In truth, I liked having Doug around. After the affair with the Johnson Amulet we both had too much time to ourselves and found we didn’t like it much. After two months writing for a local paper I was back at my desk in the hallway of my flat that doubled as an office...working cases, working for myself... staying just above the poverty line. Doug meanwhile had tried to go back to work, but his nerves were shot.
At his first lecture back someone had slammed a door and Doug had run, screaming. Then there had been a power failure in his basement office. Trapped there, for five minutes without light, had been enough to send him over the edge again, and they’d found him crouched in a corner, arms over his head, squealing like a kid that expected a beating. The University had
been sympathetic, and had put him on extended sick leave, but their patience had recently run out...and so had their paychecks.
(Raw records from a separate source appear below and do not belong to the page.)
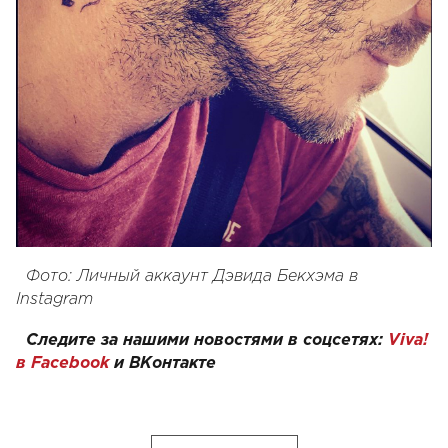
Фото: Личный аккаунт Дэвида Бекхэма в
Instagram
Следите за нашими новостями в соцсетях:
Viva!
в Facebook
и
ВКонтакте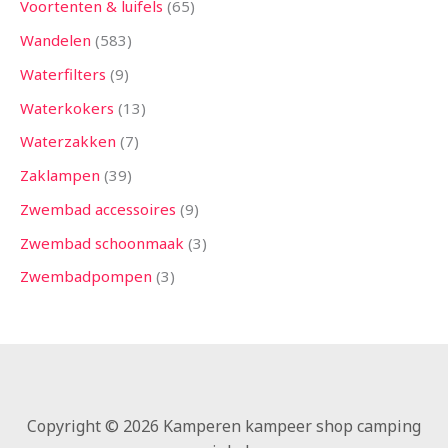
Voortenten & luifels
65
Wandelen
583
Waterfilters
9
Waterkokers
13
Waterzakken
7
Zaklampen
39
Zwembad accessoires
9
Zwembad schoonmaak
3
Zwembadpompen
3
Copyright © 2026 Kamperen kampeer shop camping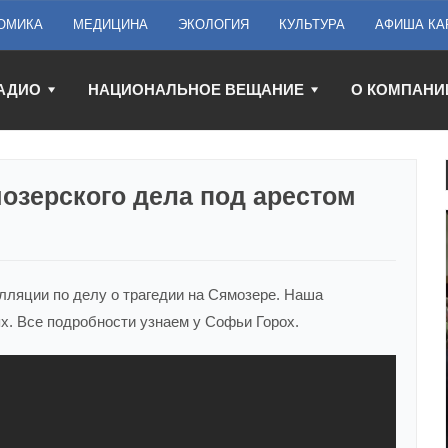
ОМИКА
МЕДИЦИНА
ЭКОЛОГИЯ
КУЛЬТУРА
АФИША КА
АДИО
НАЦИОНАЛЬНОЕ ВЕЩАНИЕ
О КОМПАНИ
озерского дела под арестом
лляции по делу о трагедии на Сямозере. Наша
х. Все подробности узнаем у Софьи Горох.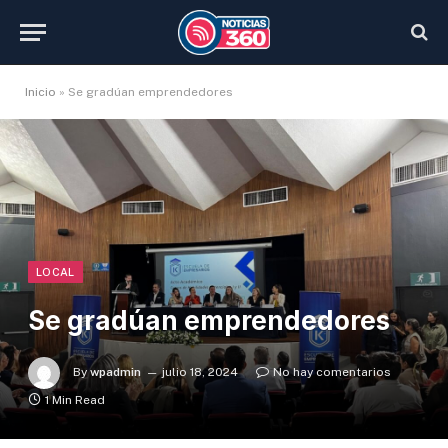
Inicio
»
Se gradúan emprendedores
LOCAL
Se gradúan emprendedores
By
wpadmin
julio 18, 2024
No hay comentarios
1 Min Read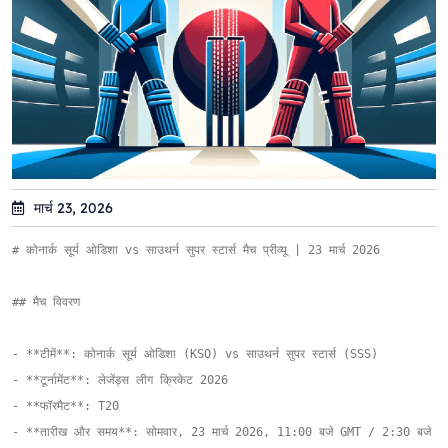
मार्च 23, 2026
# कोनार्क सूर्य ओडिशा vs साउथर्न सुपर स्टार्स मैच प्रीव्यू | 23 मार्च 2026

## मैच विवरण

- **टीमें**: कोनार्क सूर्य ओडिशा (KSO) vs साउथर्न सुपर स्टार्स (SSS)  

- **टूर्नामेंट**: लेजेंड्स लीग क्रिकेट 2026  

- **फॉरमैट**: T20  

- **तारीख और समय**: सोमवार, 23 मार्च 2026, 11:00 बजे GMT / 2:30 बजे I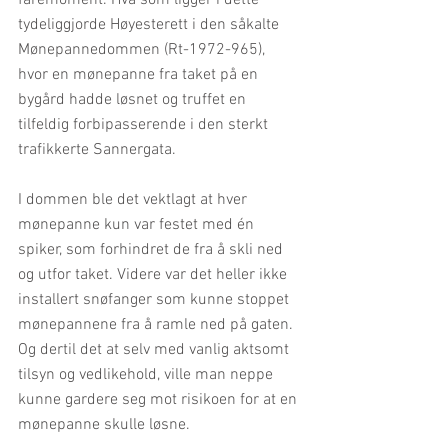
faremoment. Hva som ligger i dette 
tydeliggjorde Høyesterett i den såkalte 
Mønepannedommen (Rt-1972-965), 
hvor en mønepanne fra taket på en 
bygård hadde løsnet og truffet en 
tilfeldig forbipasserende i den sterkt 
trafikkerte Sannergata.
I dommen ble det vektlagt at hver 
mønepanne kun var festet med én 
spiker, som forhindret de fra å skli ned 
og utfor taket. Videre var det heller ikke 
installert snøfanger som kunne stoppet 
mønepannene fra å ramle ned på gaten. 
Og dertil det at selv med vanlig aktsomt 
tilsyn og vedlikehold, ville man neppe 
kunne gardere seg mot risikoen for at en 
mønepanne skulle løsne. 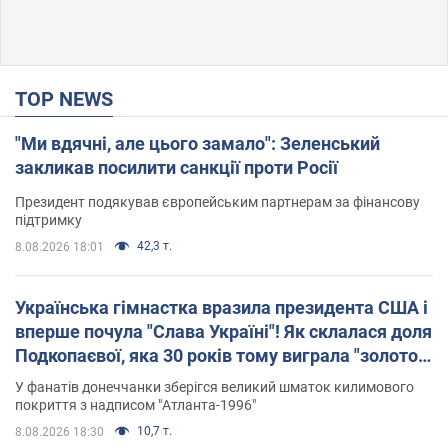
TOP NEWS
"Ми вдячні, але цього замало": Зеленський
закликав посилити санкції проти Росії
Президент подякував європейським партнерам за фінансову
підтримку
42,3 т.
8.08.2026 18:01
Українська гімнастка вразила президента США і
вперше почула "Слава Україні"! Як склалася доля
Подкопаєвої, яка 30 років тому виграла "золото"
Олімпіади
У фанатів донеччанки зберігся великий шматок килимового
покриття з надписом "Атланта-1996"
10,7 т.
8.08.2026 18:30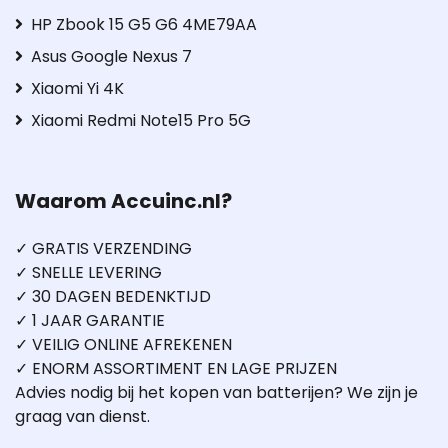
HP Zbook 15 G5 G6 4ME79AA
Asus Google Nexus 7
Xiaomi Yi 4K
Xiaomi Redmi Note15 Pro 5G
Waarom Accuinc.nl?
✓ GRATIS VERZENDING
✓ SNELLE LEVERING
✓ 30 DAGEN BEDENKTIJD
✓ 1 JAAR GARANTIE
✓ VEILIG ONLINE AFREKENEN
✓ ENORM ASSORTIMENT EN LAGE PRIJZEN
Advies nodig bij het kopen van batterijen? We zijn je
graag van dienst.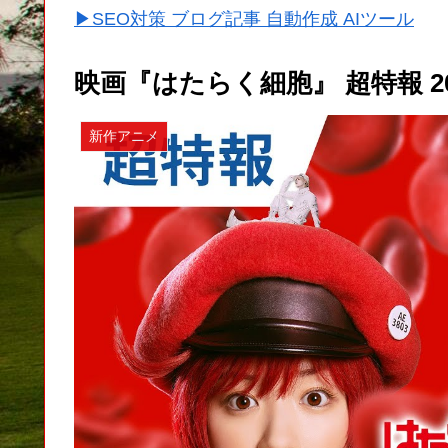
▶SEO対策 ブログ記事 自動作成 AIツール
映画『はたらく細胞』 超特報 20
新作アニメ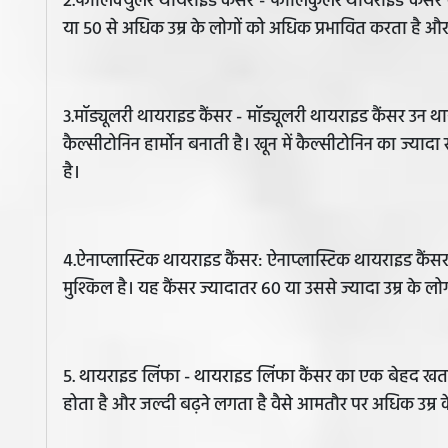
2.फॉलिक्युलर थायराइड कैंसर - फॉलिकुलर थायराइड कैंसर क
या 50 से अधिक उम्र के लोगों को अधिक प्रभावित करता है और 
3.मॉड्यूलरी थायराइड कैंसर - मॉड्यूलरी थायराइड कैंसर उन थ
कैल्सीटोनिन हार्मोन बनाती है। खून में कैल्सीटोनिन का ज्या
है।
4.ऐनाप्लास्टिक थायराइड कैंसर: ऐनाप्लास्टिक थायराइड कैं
मुश्किल है। यह कैंसर ज्यादातर 60 या उससे ज्यादा उम्र के लोगों
5. थायराइड लिंफा - थायराइड लिंफा कैंसर का एक बेहद खतरनाक
होता है और जल्दी बढ़ने लगता है वैसे आमतौर पर अधिक उम्र के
Doug was spending most of his life locked in a room with his computer and the Internet connection, but the University’s decision meant he had to find a source of income. It was purely by chance that he found there was a demand online for his expertise. There are plenty of people willing to pay to be told how little knowledge they have, and Doug was soon making enough money on online research sites to keep himself.
He was still having problems being on his own though...and he spent a couple of weeks persuading me that his newfound skills could help my business.
“You can find out just about anything online,” he had told me. “Let me help you. I can make you money.”
He knew and I knew that he mainly wanted to spend his days somewhere he felt safe, and I owed him. He’d saved my life in the Amulet case, he was my friend, and besides...my own nerves weren’t so calm anyway...it would be good to have him around. Yesterday I’d told him he could have a job...on the basis that he only got paid when the Agency made enough to afford it. The only thing he asked me was whether he’d have to pay the phone bill for his connection. We’d shaken hands on it, then gone out on the town.
He’d started in the morning, and already we had a check for a grand. If I believed in good omens, I might believe he was already bringing us luck.
“So what do you think?” he said, and fell into an almost perfect impression of the old woman. “Ma boy isnae ma boy.”
I laughed, and that spurred him on.
“It wisnae like this when I was a lassie. I remember the time...” He said. This time he even had her mannerisms perfect
“Please...stop,” I said. “I thought she was going to sit there all day.”
“She might well have done. And did you see her pocket your cigarettes?”
“Nope. She was too quick for me.”
“Aye, I don’t think there’s much that gets past her. I’m surprised she let ‘her boy’ go so easily.”